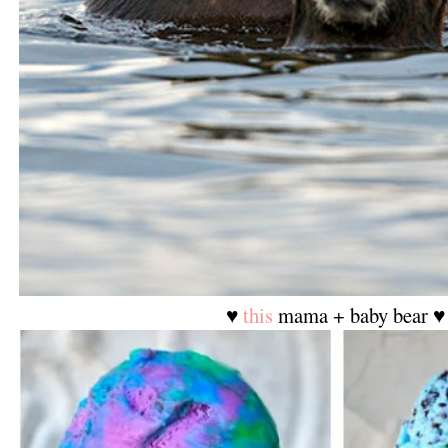
♥
this
mama + baby bear ♥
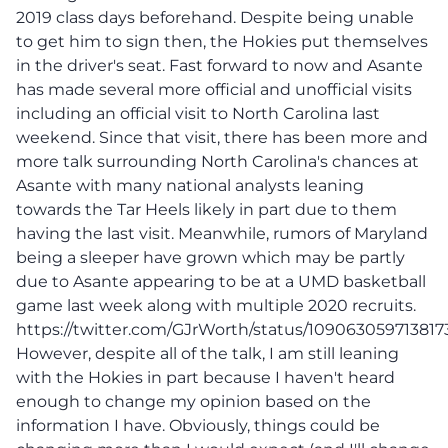
2019 class days beforehand. Despite being unable
to get him to sign then, the Hokies put themselves
in the driver's seat. Fast forward to now and Asante
has made several more official and unofficial visits
including an official visit to North Carolina last
weekend. Since that visit, there has been more and
more talk surrounding North Carolina's chances at
Asante with many national analysts leaning
towards the Tar Heels likely in part due to them
having the last visit. Meanwhile, rumors of Maryland
being a sleeper have grown which may be partly
due to Asante appearing to be at a UMD basketball
game last week along with multiple 2020 recruits.
https://twitter.com/GJrWorth/status/109063059713817
However, despite all of the talk, I am still leaning
with the Hokies in part because I haven't heard
enough to change my opinion based on the
information I have. Obviously, things could be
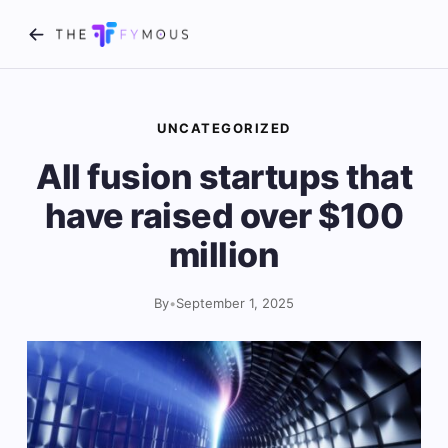
UNCATEGORIZED
All fusion startups that
have raised over $100
million
By
•
September 1, 2025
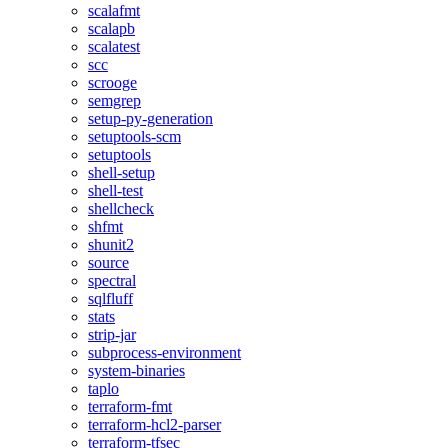
scalafmt
scalapb
scalatest
scc
scrooge
semgrep
setup-py-generation
setuptools-scm
setuptools
shell-setup
shell-test
shellcheck
shfmt
shunit2
source
spectral
sqlfluff
stats
strip-jar
subprocess-environment
system-binaries
taplo
terraform-fmt
terraform-hcl2-parser
terraform-tfsec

# [Exercise prompt]
Look through the material above for the string "more" and copy each line that has it.

# [Solution]
has made several more official and unofficial visits
weekend. Since that visit, there has been more and
more talk surrounding North Carolina's chances at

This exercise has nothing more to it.